Italian engineer and architect

Pietro Paolo Floriani (26 April 1585 – 27 May 1638) was an Italian engineer and architect who designed military and theatrical buildings.

==Life and work==
Floriani was born on 26 April 1585 in the town of Macerata to Pompeo Floriani and Claudia Rotelli. In 1606 he married Maria Fedeli, but she died in 1608 while giving birth to their daughter Camilla. In 1608 he went to Crema where he was employed by the governor of the city Orazio del Monte. In 1611 he went to Pesaro, and by July 1612 he was already highly regarded among the gentlemen of Macerata.

In autumn 1612 Floriani settled in Madrid, Spain, where King Philip III commissioned him for a number of projects including to explore the fortifications of Algiers to plan a conquest of the city. In 1617 Floriani was sent to work for the Governor of Milan Pedro Álvarez de Toledo, who had begun an extensive defensive engineering program.

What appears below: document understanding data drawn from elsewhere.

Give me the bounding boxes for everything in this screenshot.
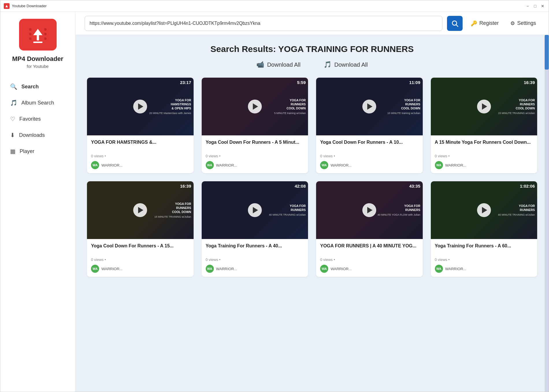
video-card[interactable]: 16:39 YOGA FORRUNNERSCOOL DOWN 15 MINUTE… <box>431 78 537 173</box>
key-icon: 🔑 <box>471 20 477 27</box>
channel-name: WARRIOR... <box>331 163 352 167</box>
sidebar-item-favorites[interactable]: ♡ Favorites <box>5 111 71 126</box>
video-info: Yoga Training For Runners - A 60... 0 vi… <box>431 239 537 277</box>
sidebar: MP4 Downloader for Youtube 🔍 Search 🎵 Al… <box>0 12 75 392</box>
play-button[interactable] <box>248 203 262 217</box>
svg-rect-7 <box>44 33 47 35</box>
register-button[interactable]: 🔑 Register <box>467 18 502 29</box>
video-thumbnail: 42:08 YOGA FORRUNNERS 40 MINUTE TRAINING… <box>202 181 308 239</box>
svg-rect-4 <box>29 33 31 35</box>
svg-marker-0 <box>5 5 8 7</box>
play-button[interactable] <box>133 203 147 217</box>
music-icon: 🎵 <box>10 99 17 106</box>
video-card[interactable]: 23:17 YOGA FORHAMSTRINGS& OPEN HIPS 20 M… <box>87 78 194 173</box>
play-button[interactable] <box>248 100 262 113</box>
video-thumbnail: 43:35 YOGA FORRUNNERS 40 MINUTE YOGA FLO… <box>316 181 423 239</box>
svg-rect-8 <box>44 38 47 40</box>
register-label: Register <box>479 20 499 26</box>
video-grid: 23:17 YOGA FORHAMSTRINGS& OPEN HIPS 20 M… <box>87 78 537 277</box>
download-all-video-button[interactable]: 📹 Download All <box>256 61 301 68</box>
svg-rect-5 <box>29 38 31 40</box>
sidebar-nav: 🔍 Search 🎵 Album Search ♡ Favorites ⬇ Do… <box>0 79 75 159</box>
play-button[interactable] <box>477 203 491 217</box>
minimize-button[interactable]: − <box>525 3 530 9</box>
download-all-bar: 📹 Download All 🎵 Download All <box>87 61 537 68</box>
scrollbar-thumb[interactable] <box>545 35 549 70</box>
video-thumbnail: 11:09 YOGA FORRUNNERSCOOL DOWN 10 MINUTE… <box>316 78 423 135</box>
channel-name: WARRIOR... <box>216 267 237 271</box>
video-channel: WA WARRIOR... <box>320 265 419 273</box>
header-bar: 🔑 Register ⚙ Settings <box>75 12 549 35</box>
audio-download-icon: 🎵 <box>324 61 331 68</box>
url-input-wrap <box>85 16 442 31</box>
video-thumbnail: 16:39 YOGA FORRUNNERSCOOL DOWN 15 MINUTE… <box>431 78 537 135</box>
channel-avatar: WA <box>206 265 214 273</box>
content-area: Search Results: YOGA TRAINING FOR RUNNER… <box>75 35 549 392</box>
app-body: MP4 Downloader for Youtube 🔍 Search 🎵 Al… <box>0 12 549 392</box>
video-views: 0 views • <box>435 257 533 262</box>
app-name: MP4 Downloader <box>12 55 63 63</box>
svg-line-12 <box>456 25 458 26</box>
url-input[interactable] <box>85 16 442 31</box>
video-channel: WA WARRIOR... <box>320 161 419 169</box>
window-controls: − □ ✕ <box>525 3 545 9</box>
channel-avatar: WA <box>435 265 443 273</box>
channel-name: WARRIOR... <box>101 267 123 271</box>
video-card[interactable]: 1:02:06 YOGA FORRUNNERS 60 MINUTE TRAINI… <box>431 181 537 277</box>
video-views: 0 views • <box>320 154 419 158</box>
settings-button[interactable]: ⚙ Settings <box>507 18 539 29</box>
video-title: YOGA FOR HAMSTRINGS &... <box>91 139 190 152</box>
video-title: Yoga Cool Down For Runners - A 5 Minut..… <box>206 139 304 152</box>
video-channel: WA WARRIOR... <box>435 161 533 169</box>
video-views: 0 views • <box>320 257 419 262</box>
video-card[interactable]: 43:35 YOGA FORRUNNERS 40 MINUTE YOGA FLO… <box>316 181 423 277</box>
video-card[interactable]: 42:08 YOGA FORRUNNERS 40 MINUTE TRAINING… <box>202 181 308 277</box>
video-thumbnail: 16:39 YOGA FORRUNNERSCOOL DOWN 15 MINUTE… <box>87 181 194 239</box>
scrollbar-track[interactable] <box>545 35 549 392</box>
close-button[interactable]: ✕ <box>540 3 545 9</box>
download-icon: ⬇ <box>10 132 15 139</box>
maximize-button[interactable]: □ <box>533 3 538 9</box>
video-card[interactable]: 11:09 YOGA FORRUNNERSCOOL DOWN 10 MINUTE… <box>316 78 423 173</box>
sidebar-label-album-search: Album Search <box>21 100 54 106</box>
app-subtitle: for Youtube <box>27 64 49 69</box>
channel-avatar: WA <box>206 161 214 169</box>
svg-rect-6 <box>44 28 47 31</box>
channel-name: WARRIOR... <box>445 267 466 271</box>
play-button[interactable] <box>362 100 376 113</box>
search-icon: 🔍 <box>10 83 17 90</box>
video-title: Yoga Cool Down For Runners - A 10... <box>320 139 419 152</box>
video-title: A 15 Minute Yoga For Runners Cool Down..… <box>435 139 533 152</box>
heart-icon: ♡ <box>10 115 15 122</box>
video-channel: WA WARRIOR... <box>91 265 190 273</box>
video-card[interactable]: 5:59 YOGA FORRUNNERSCOOL DOWN 5 MINUTE t… <box>202 78 308 173</box>
video-info: Yoga Cool Down For Runners - A 10... 0 v… <box>316 135 423 173</box>
sidebar-item-downloads[interactable]: ⬇ Downloads <box>5 128 71 143</box>
settings-label: Settings <box>517 20 536 26</box>
video-card[interactable]: 16:39 YOGA FORRUNNERSCOOL DOWN 15 MINUTE… <box>87 181 194 277</box>
channel-name: WARRIOR... <box>216 163 237 167</box>
title-bar: Youtube Downloader − □ ✕ <box>0 0 549 12</box>
search-button[interactable] <box>447 16 463 31</box>
gear-icon: ⚙ <box>510 20 515 27</box>
download-all-audio-button[interactable]: 🎵 Download All <box>324 61 368 68</box>
video-views: 0 views • <box>206 257 304 262</box>
video-info: YOGA FOR HAMSTRINGS &... 0 views • WA WA… <box>87 135 194 173</box>
app-logo <box>19 19 57 51</box>
main-panel: 🔑 Register ⚙ Settings Search Results: YO… <box>75 12 549 392</box>
video-thumbnail: 1:02:06 YOGA FORRUNNERS 60 MINUTE TRAINI… <box>431 181 537 239</box>
player-icon: ▦ <box>10 148 16 155</box>
sidebar-item-player[interactable]: ▦ Player <box>5 144 71 159</box>
video-title: Yoga Training For Runners - A 60... <box>435 243 533 256</box>
sidebar-item-search[interactable]: 🔍 Search <box>5 79 71 94</box>
download-all-video-label: Download All <box>267 61 301 68</box>
play-button[interactable] <box>362 203 376 217</box>
video-views: 0 views • <box>206 154 304 158</box>
play-button[interactable] <box>133 100 147 113</box>
video-info: Yoga Cool Down For Runners - A 5 Minut..… <box>202 135 308 173</box>
window-title: Youtube Downloader <box>12 4 525 8</box>
channel-name: WARRIOR... <box>445 163 466 167</box>
svg-rect-10 <box>33 42 42 43</box>
sidebar-item-album-search[interactable]: 🎵 Album Search <box>5 95 71 110</box>
play-button[interactable] <box>477 100 491 113</box>
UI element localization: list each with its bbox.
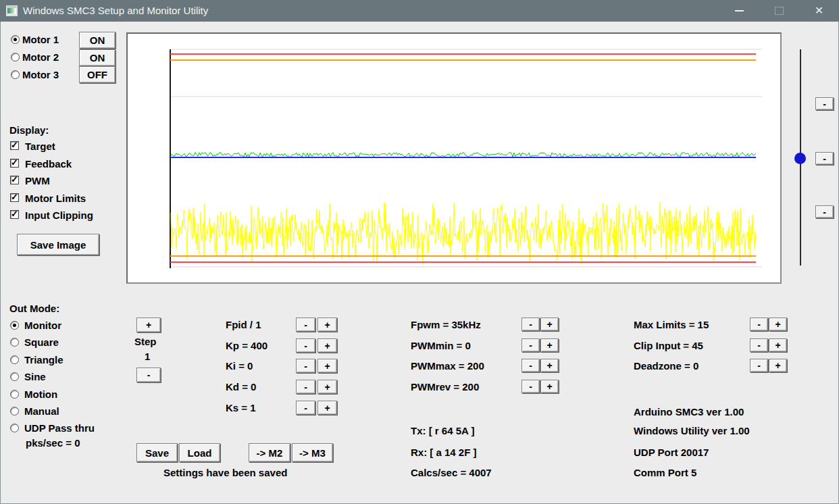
max-limits-minus-button[interactable]: -: [750, 318, 768, 331]
motor-1-label: Motor 1: [22, 34, 59, 45]
out-mode-triangle-label: Triangle: [24, 354, 63, 366]
motor-2-radio[interactable]: [11, 53, 20, 61]
scale-slider-thumb[interactable]: [794, 153, 806, 164]
pwmmax-minus-button[interactable]: -: [522, 359, 540, 372]
kd-plus-button[interactable]: +: [317, 380, 337, 394]
pwm-checkbox[interactable]: ✓: [10, 176, 19, 184]
arduino-version-text: Arduino SMC3 ver 1.00: [634, 406, 744, 418]
clip-input-minus-button[interactable]: -: [750, 338, 768, 352]
maximize-icon: [775, 7, 784, 15]
settings-status-text: Settings have been saved: [163, 467, 287, 478]
maximize-button[interactable]: [759, 0, 799, 22]
out-mode-udp-label: UDP Pass thru: [24, 422, 95, 434]
calcs-per-sec-text: Calcs/sec = 4007: [411, 467, 492, 478]
ki-minus-button[interactable]: -: [296, 359, 315, 373]
motor-3-radio[interactable]: [11, 70, 20, 79]
load-settings-button[interactable]: Load: [179, 443, 220, 462]
ki-plus-button[interactable]: +: [317, 359, 337, 373]
out-mode-section-label: Out Mode:: [9, 303, 59, 314]
fpwm-minus-button[interactable]: -: [522, 318, 540, 331]
deadzone-value-label: Deadzone = 0: [634, 360, 698, 372]
out-mode-monitor-label: Monitor: [24, 320, 61, 331]
out-mode-udp-radio[interactable]: [10, 424, 19, 432]
close-button[interactable]: ✕: [799, 0, 839, 22]
target-checkbox[interactable]: ✓: [10, 141, 19, 150]
feedback-checkbox[interactable]: ✓: [10, 159, 19, 168]
deadzone-minus-button[interactable]: -: [750, 359, 768, 372]
feedback-checkbox-label: Feedback: [25, 158, 72, 170]
out-mode-manual-label: Manual: [24, 405, 59, 417]
pwmmax-value-label: PWMmax = 200: [411, 360, 484, 372]
udp-port-text: UDP Port 20017: [634, 447, 709, 458]
out-mode-sine-label: Sine: [24, 371, 46, 382]
app-window: Windows SMC3 Setup and Monitor Utility ✕…: [0, 0, 839, 504]
out-mode-monitor-radio[interactable]: [10, 321, 19, 330]
check-icon: ✓: [11, 192, 18, 202]
out-mode-triangle-radio[interactable]: [10, 355, 19, 364]
fpid-value-label: Fpid / 1: [226, 319, 261, 330]
ks-value-label: Ks = 1: [226, 402, 256, 413]
check-icon: ✓: [11, 209, 18, 219]
scale-middle-minus-button[interactable]: -: [815, 152, 834, 165]
out-mode-motion-radio[interactable]: [10, 390, 19, 399]
motor-2-power-button[interactable]: ON: [79, 49, 116, 66]
out-mode-square-label: Square: [24, 336, 59, 348]
app-icon: [6, 5, 18, 16]
motor-limits-checkbox[interactable]: ✓: [10, 193, 19, 202]
fpid-minus-button[interactable]: -: [296, 318, 315, 332]
out-mode-manual-radio[interactable]: [10, 407, 19, 415]
ks-plus-button[interactable]: +: [317, 401, 337, 415]
save-image-button[interactable]: Save Image: [17, 234, 99, 255]
deadzone-plus-button[interactable]: +: [769, 359, 787, 372]
copy-to-m2-button[interactable]: -> M2: [249, 443, 290, 462]
step-decrease-button[interactable]: -: [136, 368, 161, 382]
pwmrev-plus-button[interactable]: +: [540, 380, 559, 393]
motor-1-power-button[interactable]: ON: [79, 32, 116, 49]
input-clipping-checkbox[interactable]: ✓: [10, 210, 19, 219]
pwmmin-plus-button[interactable]: +: [540, 338, 559, 352]
save-settings-button[interactable]: Save: [136, 443, 178, 462]
input-clipping-checkbox-label: Input Clipping: [25, 209, 93, 221]
minimize-button[interactable]: [719, 0, 759, 22]
max-limits-value-label: Max Limits = 15: [634, 319, 709, 330]
close-icon: ✕: [815, 5, 823, 16]
display-section-label: Display:: [9, 124, 49, 136]
out-mode-square-radio[interactable]: [10, 338, 19, 347]
scale-bottom-minus-button[interactable]: -: [815, 205, 834, 218]
motor-2-label: Motor 2: [22, 51, 59, 63]
windows-utility-version-text: Windows Utility ver 1.00: [634, 425, 750, 436]
check-icon: ✓: [11, 174, 18, 184]
pwmrev-minus-button[interactable]: -: [522, 380, 540, 393]
motor-3-power-button[interactable]: OFF: [79, 66, 116, 83]
pwmrev-value-label: PWMrev = 200: [411, 381, 479, 393]
motor-1-radio[interactable]: [11, 35, 20, 44]
minimize-icon: [735, 10, 744, 11]
clip-input-plus-button[interactable]: +: [769, 338, 787, 352]
kp-plus-button[interactable]: +: [317, 338, 337, 353]
kp-minus-button[interactable]: -: [296, 338, 315, 353]
fpwm-plus-button[interactable]: +: [540, 318, 559, 331]
scope-chart: [128, 34, 780, 282]
out-mode-sine-radio[interactable]: [10, 372, 19, 381]
kd-value-label: Kd = 0: [226, 381, 256, 393]
ks-minus-button[interactable]: -: [296, 401, 315, 415]
pwm-checkbox-label: PWM: [25, 175, 50, 186]
step-increase-button[interactable]: +: [136, 318, 161, 332]
out-mode-motion-label: Motion: [24, 388, 57, 400]
pwmmin-minus-button[interactable]: -: [522, 338, 540, 352]
kd-minus-button[interactable]: -: [296, 380, 315, 394]
window-title: Windows SMC3 Setup and Monitor Utility: [23, 5, 208, 16]
rx-status-text: Rx: [ a 14 2F ]: [411, 447, 477, 458]
pwmmin-value-label: PWMmin = 0: [411, 340, 471, 351]
clip-input-value-label: Clip Input = 45: [634, 340, 703, 351]
pwmmax-plus-button[interactable]: +: [540, 359, 559, 372]
step-value: 1: [145, 351, 150, 362]
motor-3-label: Motor 3: [22, 69, 59, 80]
comm-port-text: Comm Port 5: [634, 467, 696, 478]
copy-to-m3-button[interactable]: -> M3: [292, 443, 333, 462]
scale-top-minus-button[interactable]: -: [815, 97, 834, 110]
kp-value-label: Kp = 400: [226, 340, 268, 351]
fpid-plus-button[interactable]: +: [317, 318, 337, 332]
tx-status-text: Tx: [ r 64 5A ]: [411, 425, 474, 436]
max-limits-plus-button[interactable]: +: [769, 318, 787, 331]
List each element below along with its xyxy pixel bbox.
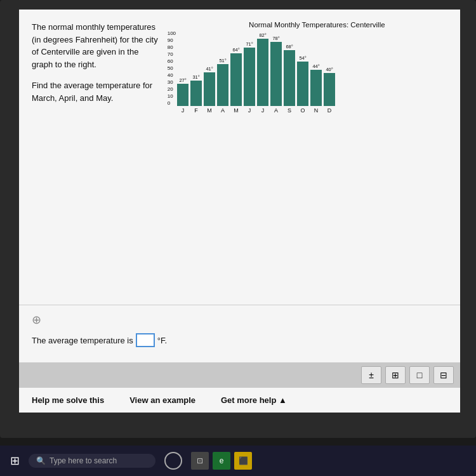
chart-container: Normal Monthly Temperatures: Centerville… [164,21,447,114]
desc-line1: The normal monthly temperatures [32,22,155,32]
bar-11 [324,73,335,106]
bar-wrap-J-5: 71°J [244,41,255,114]
search-icon: 🔍 [36,456,46,465]
y-label-80: 80 [168,45,176,50]
desc-line3: of Centerville are given in the [32,47,138,56]
chart-title: Normal Monthly Temperatures: Centerville [168,21,447,29]
bar-wrap-M-4: 64°M [230,47,242,114]
desc-line4: graph to the right. [32,60,96,69]
toolbar-btn-1[interactable]: ± [361,366,381,384]
bar-label-7: A [274,107,278,114]
bar-value-10: 44° [312,63,319,69]
taskbar-icon-3[interactable]: ⬛ [234,452,252,470]
answer-input[interactable] [136,333,155,347]
taskbar-icon-2[interactable]: e [213,452,230,470]
bar-1 [190,81,202,106]
answer-line: The average temperature is °F. [32,333,447,347]
gray-separator: ± ⊞ □ ⊟ [19,362,460,388]
bar-10 [310,70,322,106]
bar-5 [244,48,255,106]
move-icon: ⊕ [32,313,41,327]
bar-6 [257,39,268,106]
bar-wrap-M-2: 41°M [204,66,215,114]
bar-label-10: N [314,107,319,114]
bar-value-9: 54° [299,55,306,61]
find-text: Find the average temperature for March, … [32,79,158,104]
bar-label-9: O [301,107,305,114]
desc-line2: (in degrees Fahrenheit) for the city [32,35,158,44]
bar-value-2: 41° [206,66,213,72]
windows-start-button[interactable]: ⊞ [6,451,23,470]
bar-wrap-D-11: 40°D [324,67,335,114]
y-label-40: 40 [168,73,176,78]
bar-value-6: 82° [259,32,266,38]
bar-label-0: J [182,107,185,114]
y-axis: 0 10 20 30 40 50 60 70 80 90 100 [168,31,176,114]
bar-9 [297,62,308,106]
bar-4 [230,53,242,106]
bar-wrap-F-1: 31°F [190,74,202,114]
bar-label-1: F [194,107,198,114]
footer-buttons: Help me solve this View an example Get m… [19,388,460,413]
get-more-help-button[interactable]: Get more help ▲ [221,395,287,405]
help-solve-button[interactable]: Help me solve this [32,395,104,405]
problem-top: The normal monthly temperatures (in degr… [32,21,447,114]
bar-value-3: 51° [219,58,226,63]
bar-label-6: J [261,107,265,114]
bar-value-5: 71° [246,41,253,47]
y-label-60: 60 [168,59,176,64]
bar-label-4: M [234,107,239,114]
bar-value-4: 64° [232,47,239,53]
bar-8 [284,50,295,106]
bar-wrap-N-10: 44°N [310,63,322,114]
toolbar-btn-4[interactable]: ⊟ [433,366,454,384]
bar-wrap-A-3: 51°A [217,58,228,114]
bar-wrap-J-6: 82°J [257,32,268,114]
y-label-30: 30 [168,80,176,85]
y-label-10: 10 [168,94,176,99]
chart-inner: 0 10 20 30 40 50 60 70 80 90 100 27°J [168,31,335,114]
bar-7 [270,42,282,106]
y-label-70: 70 [168,52,176,57]
y-label-0: 0 [168,101,176,106]
bar-0 [177,84,188,106]
answer-area: ⊕ The average temperature is °F. [19,305,460,362]
task-view-button[interactable] [164,452,182,470]
bar-2 [204,72,215,106]
bar-3 [217,64,228,106]
answer-suffix: °F. [157,336,167,345]
bar-label-5: J [248,107,251,114]
y-label-100: 100 [168,31,176,36]
bar-label-2: M [207,107,212,114]
taskbar: ⊞ 🔍 Type here to search ⊡ e ⬛ [0,446,476,476]
bars-row: 27°J31°F41°M51°A64°M71°J82°J78°A68°S54°O… [177,31,335,114]
y-label-90: 90 [168,38,176,43]
bar-value-7: 78° [272,36,279,41]
bar-wrap-A-7: 78°A [270,36,282,114]
taskbar-icons: ⊡ e ⬛ [191,452,252,470]
bar-value-1: 31° [192,74,199,80]
main-content: The normal monthly temperatures (in degr… [19,10,460,413]
bar-label-3: A [221,107,225,114]
find-line2: March, April, and May. [32,93,113,103]
bar-label-11: D [327,107,332,114]
taskbar-search-bar[interactable]: 🔍 Type here to search [29,454,155,468]
problem-description: The normal monthly temperatures (in degr… [32,21,158,70]
bar-value-0: 27° [179,77,186,83]
bar-value-11: 40° [326,67,333,72]
bar-wrap-S-8: 68°S [284,44,295,114]
bar-value-8: 68° [286,44,293,50]
find-line1: Find the average temperature for [32,81,152,90]
problem-area: The normal monthly temperatures (in degr… [19,10,460,305]
bar-wrap-J-0: 27°J [177,77,188,114]
problem-text-block: The normal monthly temperatures (in degr… [32,21,158,114]
answer-prefix: The average temperature is [32,336,133,345]
view-example-button[interactable]: View an example [129,395,195,405]
toolbar-btn-2[interactable]: ⊞ [385,366,406,384]
taskbar-icon-1[interactable]: ⊡ [191,452,209,470]
bar-wrap-O-9: 54°O [297,55,308,114]
search-placeholder-text: Type here to search [50,456,117,465]
y-label-20: 20 [168,87,176,92]
bar-label-8: S [288,107,291,114]
toolbar-btn-3[interactable]: □ [409,366,430,384]
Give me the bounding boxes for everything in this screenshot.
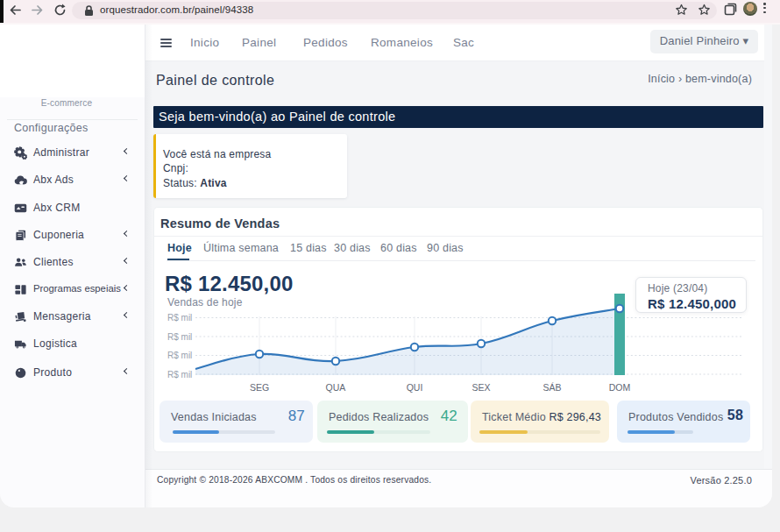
- svg-text:SEX: SEX: [472, 382, 490, 393]
- svg-text:R$ mil: R$ mil: [167, 332, 192, 342]
- svg-text:SEG: SEG: [250, 382, 269, 393]
- svg-text:R$ mil: R$ mil: [167, 370, 192, 379]
- svg-text:R$ mil: R$ mil: [167, 351, 192, 360]
- svg-text:SÁB: SÁB: [542, 382, 561, 393]
- svg-text:DOM: DOM: [609, 382, 631, 393]
- svg-text:QUA: QUA: [326, 382, 346, 393]
- svg-text:R$ mil: R$ mil: [167, 313, 192, 323]
- svg-text:QUI: QUI: [407, 382, 423, 393]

Floriani spent about a year in Milan, and although the King of Spain invited him to return to the Algiers project, he declined as he had been commissioned by Archduke Leopold V to fortify the town of Brisach in Hungary. He then took part in strengthening the defences of Pressburg and Vienna. He was present at the Battle of White Mountain in 1620. Within the next couple of years he designed both military and non-military buildings in other cities including Altenburg, until he resigned as a military engineer in 1624.

He then had a successful military career and was eventually appointed as a warden in Castel Sant'Angelo in December 1627. He then married Lucrezia Gardina, the widow of Lorenzo Costa. In early 1629 he was appointed by Carlo Barberini and so he went to Ferrara, and he also worked for Pope Urban VIII.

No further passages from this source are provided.